Method Arch. CLIP-T ↑ FaceSim ↑ Expr ↑ Pose ↑
PuLID-FLUX FLUX 0.237 0.667 0.181 0.273
PhotoMaker-v2 SDXL 0.238 0.592 0.243 0.869
InstantID SDXL 0.233 0.723 0.151 0.264
IPA-FaceID-Plus SD1.5 0.236 0.712 0.156 0.266
MasterWeaver SD1.5 0.237 0.651 0.189 0.278
DynamicID (Ours) SD1.5 0.239 0.671 0.456 0.878

DynamicID achieves substantial margins on Expr (+0.213) and Pose (+0.009 vs. PhotoMaker), demonstrating far superior facial editability. FaceSim is slightly lower than InstantID/IPA-FaceID, but the latter's high FaceSim scores reflect direct facial copying (as confirmed by their low Expr/Pose values).

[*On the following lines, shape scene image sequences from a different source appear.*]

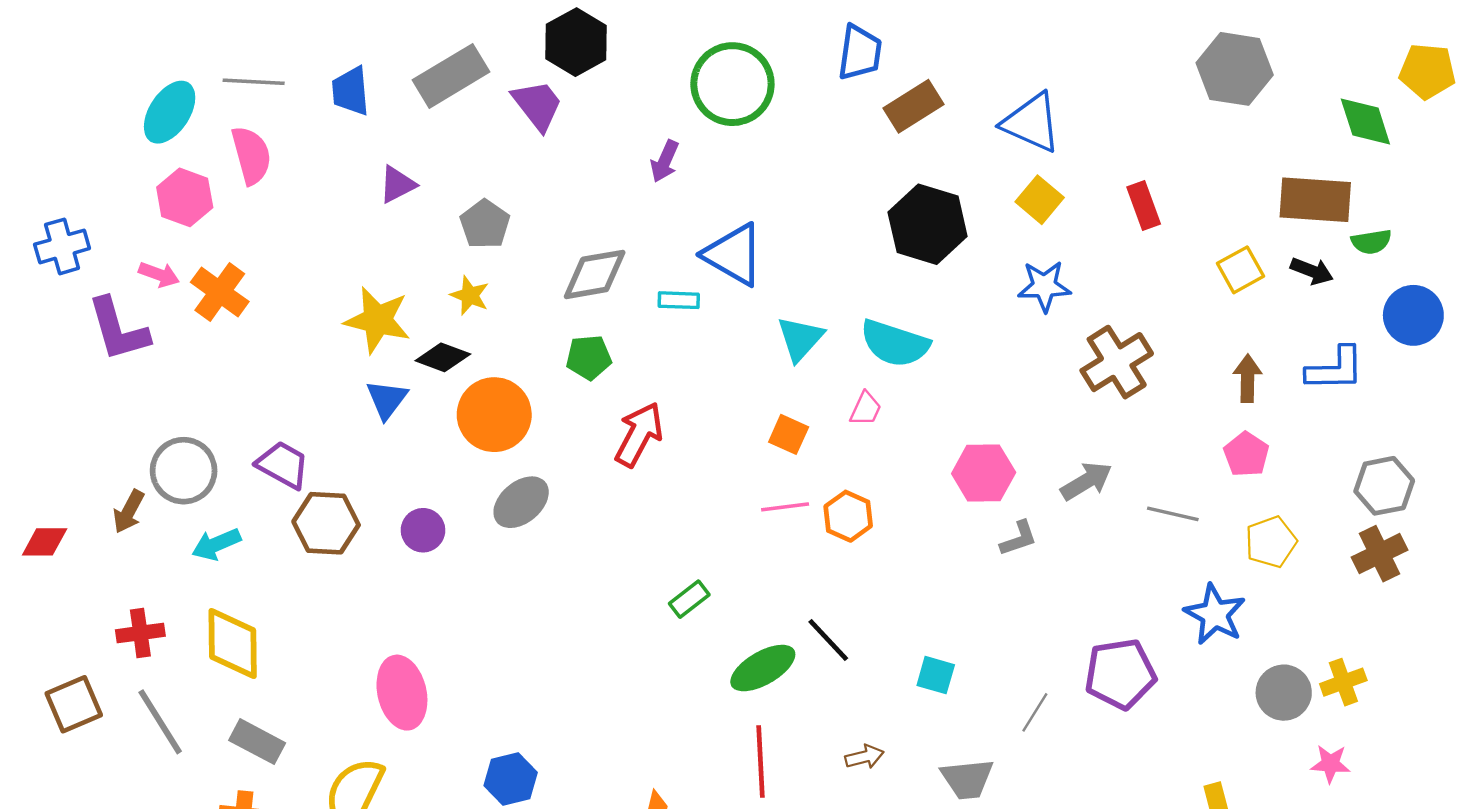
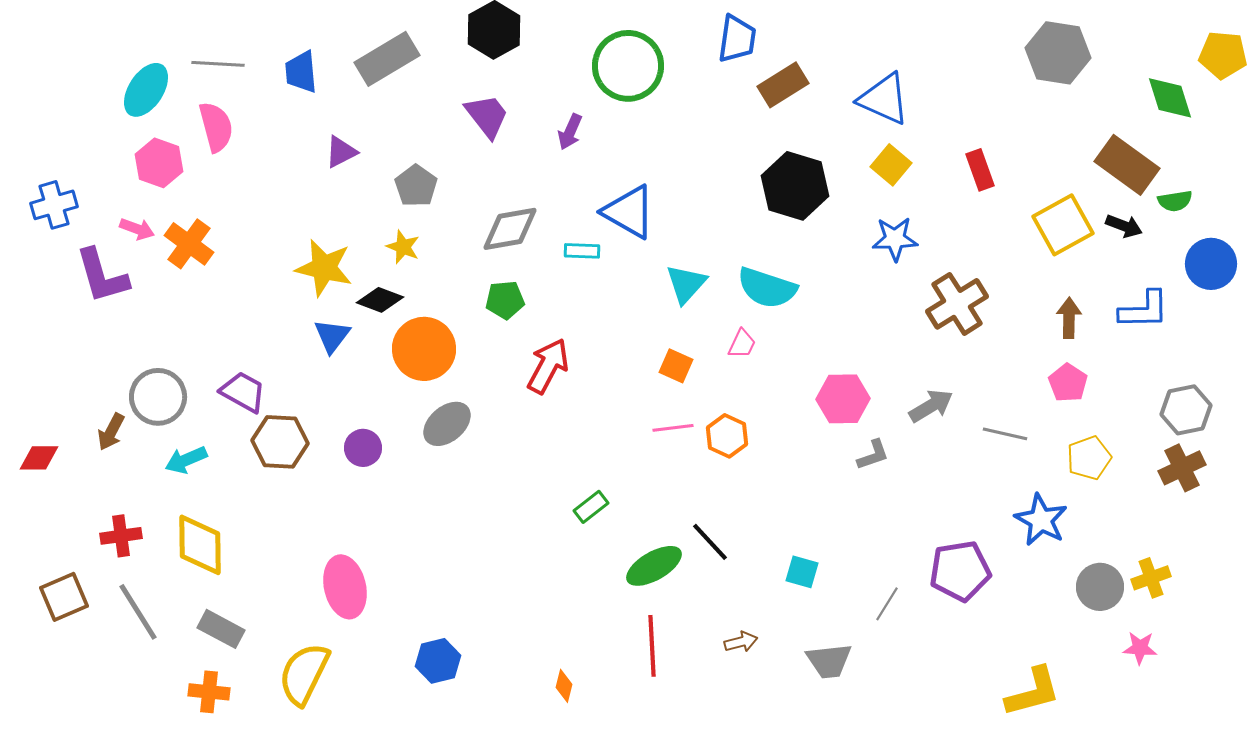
purple trapezoid: (537, 105) -> (487, 116), moved
brown rectangle: (1315, 200) -> (1127, 165), turned 32
yellow square: (1241, 270) -> (1063, 225), size x1.5

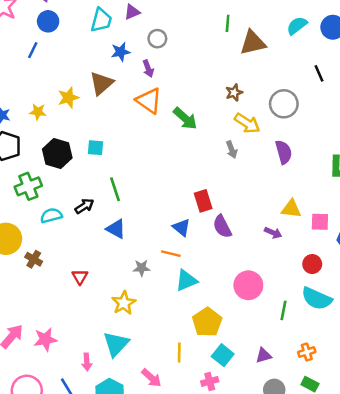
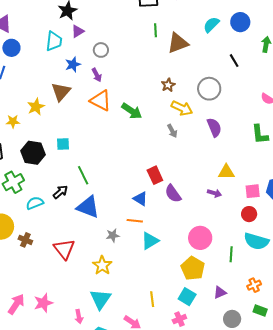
pink square: (320, 222) -> (253, 191), moved
blue triangle: (116, 229) -> (88, 207), size x1.4
red triangle: (80, 277) -> (64, 249), size x1.6
yellow pentagon: (207, 322) -> (193, 268), moved

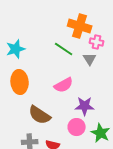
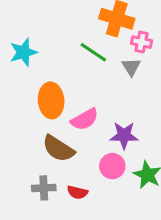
orange ellipse: (20, 82) -> (51, 100), moved
pink semicircle: (64, 85) -> (85, 119), moved

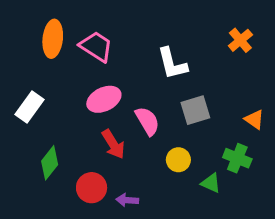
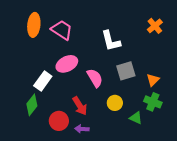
white rectangle: (29, 107) -> (43, 81), moved
orange triangle: (254, 119) -> (153, 80), moved, turned 40
red arrow: (113, 144) -> (80, 106), moved

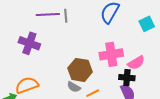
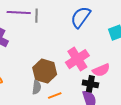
pink cross: (111, 54) -> (77, 59), turned -30
gray semicircle: (74, 87) -> (37, 87), turned -120

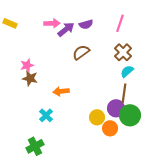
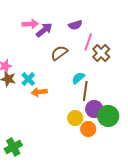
pink line: (120, 23) -> (88, 42), moved
purple semicircle: (86, 24) -> (75, 25), moved
cyan semicircle: (127, 71) -> (78, 78), moved
brown line: (124, 93) -> (85, 91), moved
cyan cross: (46, 115) -> (28, 79), moved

Ablation Study: Contributions of SAA and IMR

Method CLIP-T ↑ FaceSim ↑ Expr ↑ Pose ↑
Ours w/o SAA 0.224 0.682 0.422 0.862
Ours w/o IMR 0.228 0.712 0.161 0.253
Ours (Full) 0.239 0.671 0.456 0.878
  • Removing SAA → significant drop in CLIP-T (0.224 vs. 0.239), indicating that SAA preserves the model's original text-editing capability.
  • Removing IMR → sharp degradation in Expr/Pose (0.161/0.253 vs. 0.456/0.878), while FaceSim rises (direct copying of the reference face).

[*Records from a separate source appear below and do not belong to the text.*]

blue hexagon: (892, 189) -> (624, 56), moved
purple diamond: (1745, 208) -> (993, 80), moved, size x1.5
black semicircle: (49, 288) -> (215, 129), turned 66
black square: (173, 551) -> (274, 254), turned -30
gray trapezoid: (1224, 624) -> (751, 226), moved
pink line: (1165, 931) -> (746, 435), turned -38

Multi-ID Personalization Comparison

Method CLIP-T ↑ FaceSim ↑ Expr ↑ Pose ↑
FastComposer 0.233 0.594 0.144 0.256
UniPortrait 0.235 0.718 0.149 0.268
StoryMaker 0.219 0.678 0.147 0.296
DynamicID 0.237 0.664 0.431 0.867

DynamicID maintains a significant advantage in multi-ID scenarios, with Expr and Pose substantially outperforming all baselines.

Highlights & Insights

  1. Core insight behind SAA: The softmax normalization in standard cross-attention is the root cause of disrupted model behavior and identity blending; query-level activation gating is an elegant solution.
  2. Zero-shot multi-ID generalization: Multi-identity generation is achieved without multi-ID training data, relying solely on manipulation of SAA activation weights.
  3. Task-decoupled training: Splitting joint training into two stages reduces data requirements (Anchoring requires only single-ID data; IMR requires only multiple images of the same individual).
  4. Feature-space operations: IMR performs identity–motion disentanglement in latent space rather than pixel space, yielding computational efficiency and strong generalization.

Limitations & Future Work

  • Built on SD1.5, generation quality is bounded by the base model's capacity; adaptation to stronger models such as SDXL/FLUX has not been explored.
  • The diversity of the VariFace-10k dataset may be insufficient to cover all facial variations.
  • Layout control for three or more identities requires manual bounding box specification.
  • Inference uses 50-step DDIM, leaving room for efficiency improvement.
  • InstantID achieves high fidelity via ControlNet but lacks expression editing capability.
  • PhotoMaker fuses facial features in the text embedding space, preserving partial editability at the cost of fidelity.
  • IP-Adapter's decoupled cross-attention pioneered attention-based feature injection, albeit at a coarse granularity.
  • The activation gating idea in SAA is generalizable to other conditional injection settings (e.g., style transfer, pose control).

Rating

⭐⭐⭐⭐ — The method is elegantly designed; in particular, SAA's query-level activation gating gracefully addresses both multi-ID generation and model behavior preservation. Facial editability metrics substantially surpass prior state of the art. The SD1.5 backbone, however, imposes an upper bound on generation quality.